*Data for the task:*
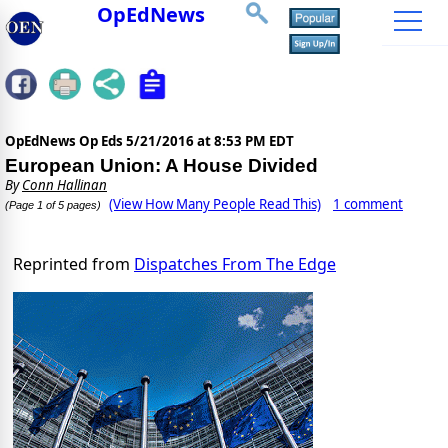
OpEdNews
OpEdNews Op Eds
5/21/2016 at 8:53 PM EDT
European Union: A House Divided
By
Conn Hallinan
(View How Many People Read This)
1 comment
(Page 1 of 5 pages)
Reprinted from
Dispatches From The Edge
...
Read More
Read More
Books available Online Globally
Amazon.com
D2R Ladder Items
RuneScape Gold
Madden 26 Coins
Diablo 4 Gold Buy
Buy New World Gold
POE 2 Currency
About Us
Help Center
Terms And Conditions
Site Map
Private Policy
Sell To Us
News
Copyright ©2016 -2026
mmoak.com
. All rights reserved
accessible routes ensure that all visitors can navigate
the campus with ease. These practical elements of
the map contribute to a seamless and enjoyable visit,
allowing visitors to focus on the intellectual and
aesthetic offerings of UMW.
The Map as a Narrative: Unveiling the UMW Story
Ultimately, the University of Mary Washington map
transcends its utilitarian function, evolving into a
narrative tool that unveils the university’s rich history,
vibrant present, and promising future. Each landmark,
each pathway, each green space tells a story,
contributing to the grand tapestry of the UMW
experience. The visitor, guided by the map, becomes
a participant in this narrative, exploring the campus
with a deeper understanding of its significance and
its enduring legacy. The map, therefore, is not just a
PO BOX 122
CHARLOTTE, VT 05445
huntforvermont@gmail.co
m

*Exercise:*
Wherever the word "Gold" appears in the data, return the whole line.

*Written response:*
RuneScape Gold
Diablo 4 Gold Buy
Buy New World Gold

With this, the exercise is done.